Question

In carbon cycle of fusion, $4$ protons combine to yield one alpha particle and
A. One positron
B. Two positrons
C. Ten positrons
D. Three positrons

Answer 1

The carbon cycle of fusion is a process of stellar nucleosynthesis in which the main sequence of stars fuse hydrogen into helium through a six stage sequence of protons. We can say that the carbon cycle is the sequence of thermonuclear reactions that provides most of the energy that is radiated by the stars. Here, we will discuss each reaction one by one.

Complete answer:
The carbon cycle of fusion refers to the carbon-nitrogen-oxygen cycle which is a process of stellar nucleosynthesis in which the main sequence of stars fuse hydrogen into helium through a six stage sequence of protons. Now, let us discuss the sequence of the carbon cycle of fusion, which is shown below When the hydrogen is fused into the carbon $- 12$ , it will emit a gamma ray and will produce a nitrogen $- 13$ as shown below,
${}_6^{12}C\, + \,{}_1^1H\, \Rightarrow \,{}_7^{13}N\, + \gamma$
Now, as we know that nitrogen $- 13$ is unstable, therefore, it will emit a beta particle and decays to carbon$- 13$ as shown below
${}_7^{13}N\, \Rightarrow \,{}_6^{13}C\, + \,{}_1^0e\, + \beta$
Now, hydrogen is fused into carbon $- 13$ , it will emit a gamma ray and will produce a nitrogen$- 14$ as shown below
${}_6^{13}C\, + \,{}_1^1H\, \Rightarrow \,{}_7^{14}N\, + \,\gamma$
Now, when the hydrogen is fused into nitrogen $- 14$ , it will become oxygen $- 15$ and emit gamma ray as shown below
${}_7^{14}N\, + \,{}_1^1H\, \Rightarrow \,{}_8^{15}O\, + \,\gamma$
Now, oxygen$- 15$ will decay into nitrogen$- 15$ by emitting beta as shown below
${}_8^{15}O\, \Rightarrow \,{}_7^{15}N\, + \,{}_1^0e\, + \beta$
Now, when the hydrogen is fused into nitrogen $- 15$ , it will emit helium nucleus and will produce carbon $- 12$ as shown below
${}_7^{15}N\, + \,{}_1^1H\, \Rightarrow \,{}_6^{12}C\, + \,{}_2^4He\, + \,\beta$
This where the cycle started.
Now, when we will add all the equations, we get
\eqalign{ & 4{}_1^1H\,\,\,\,\,\,\,\,\,\, \to \,{}_2^4He\,\,\,\,\,\,\,\,\,\, + \,\,\,\,\,\,\,\,\,\,\,\,2{}_1^0e\,\,\,\,\,\,\,\,\, + \,\,\,\,\,\,\,E \cr & \left( {proton} \right)\,\,\,\,\,\,\left( {\alpha - particle} \right)\,\,\,\,\,\left( {positron} \right)\,\,\,\,\left( {energy} \right) \cr}
Here, $E = \gamma + \beta + \gamma + \gamma + \beta + \beta$
Therefore, in the carbon cycle, $4$ protons will combine to yield one alpha particle and two positrons.
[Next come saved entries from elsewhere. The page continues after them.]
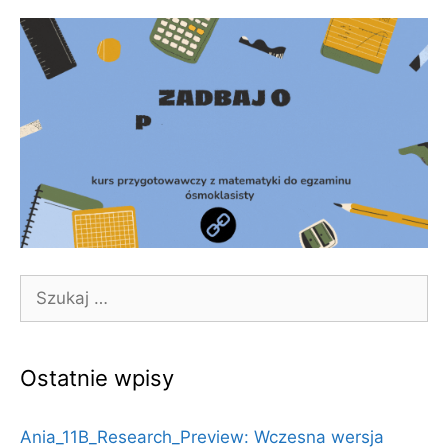
Szukaj:
Ostatnie wpisy
Ania_11B_Research_Preview: Wczesna wersja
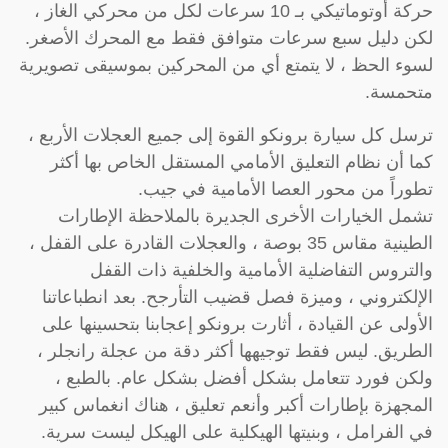
حركة أوتوماتيكي بـ 10 سرعات لكل من محركي الغاز ،
لكن دليل سبع سرعات متوافق فقط مع المحرك الأصغر.
لسوء الحظ ، لا يتمتع أي من المحركين بموسيقى تصويرية
متحمسة.
ترسل كل سيارة برونكو القوة إلى جميع العجلات الأربع ،
كما أن نظام التعليق الأمامي المستقل الخاص بها أكثر
تطوراً من محور العصا الأمامية في جيب.
تشمل الخيارات الأخرى الجديرة بالملاحظة الإطارات
الطينية مقاس 35 بوصة ، والعجلات القادرة على القفل ،
والتروس التفاضلية الأمامية والخلفية ذات القفل
الإلكتروني ، وميزة فصل قضيب التأرجح. بعد انطباعاتنا
الأولى عن القيادة ، أثارت برونكو إعجابنا بتحسينها على
الطريق. ليس فقط توجيهها أكثر دقة من عجلة رانجلر ،
ولكن فورد تتعامل بشكل أفضل بشكل عام. بالطبع ،
المجهزة بإطارات أكبر وأنعم تعليق ، هناك انغماس كبير
في الفرامل ، وبنيتها الهيكلية على الهيكل ليست سرية.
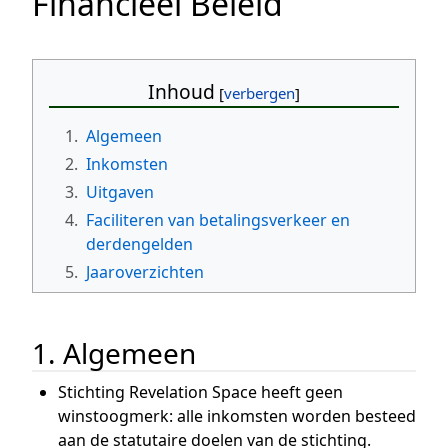
Financieel Beleid
Inhoud
1.
Algemeen
2.
Inkomsten
3.
Uitgaven
4.
Faciliteren van betalingsverkeer en
derdengelden
5.
Jaaroverzichten
1. Algemeen
Stichting Revelation Space heeft geen
winstoogmerk: alle inkomsten worden besteed
aan de statutaire doelen van de stichting.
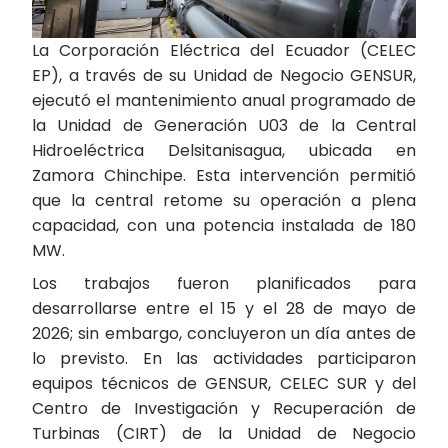
La Corporación Eléctrica del Ecuador (CELEC
EP), a través de su Unidad de Negocio GENSUR,
ejecutó el mantenimiento anual programado de
la Unidad de Generación U03 de la Central
Hidroeléctrica Delsitanisagua, ubicada en
Zamora Chinchipe. Esta intervención permitió
que la central retome su operación a plena
capacidad, con una potencia instalada de 180
MW.
Los trabajos fueron planificados para
desarrollarse entre el 15 y el 28 de mayo de
2026; sin embargo, concluyeron un día antes de
lo previsto. En las actividades participaron
equipos técnicos de GENSUR, CELEC SUR y del
Centro de Investigación y Recuperación de
Turbinas (CIRT) de la Unidad de Negocio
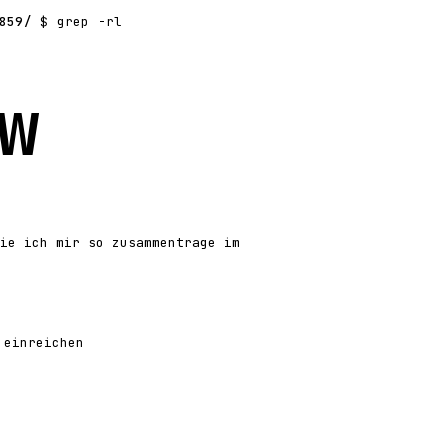
859/
$ grep -rl
w
ie ich mir so zusammentrage im
 einreichen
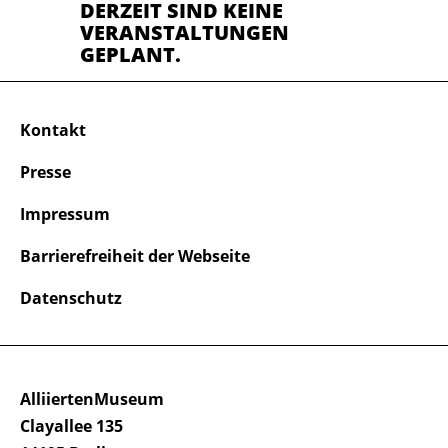
DERZEIT SIND KEINE
VERANSTALTUNGEN
GEPLANT.
Kontakt
Presse
Impressum
Barrierefreiheit der Webseite
Datenschutz
AlliiertenMuseum
Clayallee 135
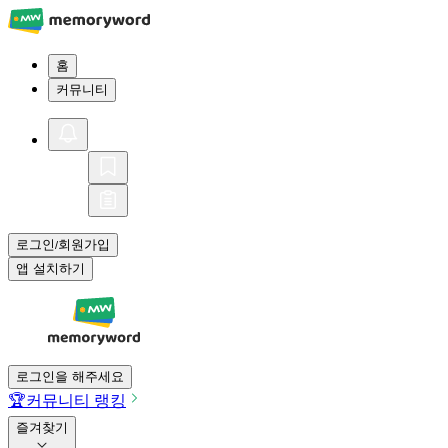
홈
커뮤니티
로그인
회원가입
/
앱 설치하기
로그인을 해주세요
🏆
커뮤니티 랭킹
즐겨찾기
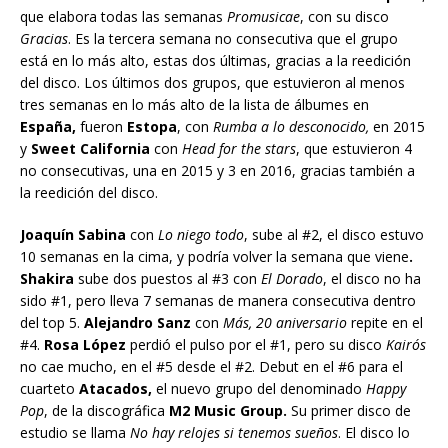
que elabora todas las semanas
Promusicae
, con su disco
Gracias
. Es la tercera semana no consecutiva que el grupo
está en lo más alto, estas dos últimas, gracias a la reedición
del disco. Los últimos dos grupos, que estuvieron al menos
tres semanas en lo más alto de la lista de álbumes en
España,
fueron
Estopa
, con
Rumba a lo desconocido,
en 2015
y
Sweet California
con
Head for the stars
, que estuvieron 4
no consecutivas, una en 2015 y 3 en 2016, gracias también a
la reedición del disco.
Joaquín Sabina
con
Lo niego todo
, sube al #2, el disco estuvo
10 semanas en la cima, y podría volver la semana que viene
.
Shakira
sube dos puestos al #3 con
El Dorado
, el disco no ha
sido #1, pero lleva 7 semanas de manera consecutiva dentro
del top 5.
Alejandro Sanz
con
Más, 20 aniversario
repite en el
#4.
Rosa López
perdió el pulso por el #1, pero su disco
Kairós
no cae mucho, en el #5 desde el #2. Debut en el #6 para el
cuarteto
Atacados,
el nuevo grupo del denominado
Happy
Pop
, de la discográfica
M2 Music Group.
Su primer disco de
estudio se llama
No hay relojes si tenemos sueños
. El disco lo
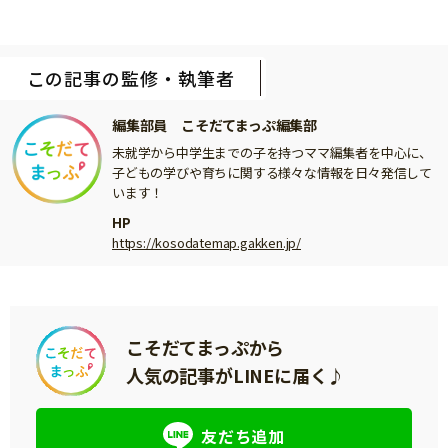
この記事の監修・執筆者
編集部員 こそだてまっぷ編集部
未就学から中学生までの子を持つママ編集者を中心に、
子どもの学びや育ちに関する様々な情報を日々発信して
います！
HP
https://kosodatemap.gakken.jp/
こそだてまっぷから
人気の記事がLINEに届く♪
友だち追加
Hence, option B is the correct option.

Note: As we can see that the carbon $- 12$ nucleus used in the first reaction is regenerated in the last reaction, therefore, it acts as a catalyst in the whole process. The carbon cycle of fusion is the primary source of energy in stars of mass which is greater than $1.5$ . In the above cycle, four hydrogens are converted into one helium nucleus.